In the debate, former UN Ambassador Nikki Haley and former Vice President Mike Pence, in particular, forcefully critiqued Ramaswamy for his ultra-isolationist foreign policy, arguing that his proposal to abandon Ukraine to Russia’s tender mercies would ultimately make the world far less stable. Haley also made efforts to critique Ramaswamy’s extraordinarily dangerous position on climate change. Chris Christie used Ramaswamy as a stand-in for the absent Donald Trump, beating up on him forcefully whenever the chance presented itself.

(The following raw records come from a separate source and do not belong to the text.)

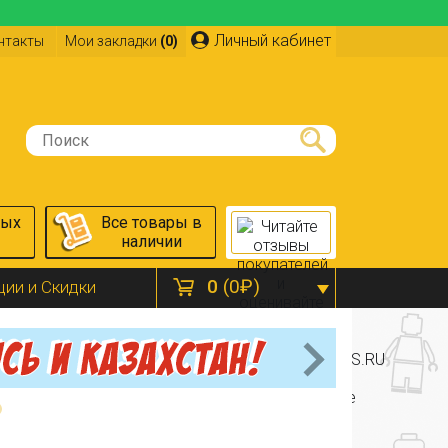
Личный кабинет
нтакты
Мои закладки
(0)
ных
Все товары в
наличии
0
(0₽)
ции и Скидки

But Ramaswamy didn’t flinch. In fact, the more his opponents critiqued him, the more he seemed to relish the fight. In the week after the debate, with Ramaswamy’s bump in the polls, his rivals have continued to critique him, arguing that his foreign policy ideas, in particular, are dangerous to U.S. security.
It’s hard to see how Ramaswamy can thread a path to victory in 2024. He’s too similar in tone and bombast to Trump to win over moderate voters. And it’s highly unlikely that large numbers of Trump’s cultist followers will suddenly shift their loyalties to a mini-Trump. So, what was happening on that debate stage?
Perhaps the wealthy young business mogul was auditioning for a spot as Trump’s vice presidential candidate — after all, The Donald is fixated on how his acolytes perform on TV. Or maybe he was angling for a cabinet position in a future GOP administration. He could simply be seeding the ground for a more plausible presidential run two or three election cycles down the road. Whatever his motivations, it was quite a show. Ramaswamy has arrived on the national stage with a splash. He’s loathsome in his policies, ignorant in his prescriptions, dangerous in his denial of science and his willingness to pour oil onto burning culture war fires. He is, in other words, a perfect fit for the GOP of the 2020s.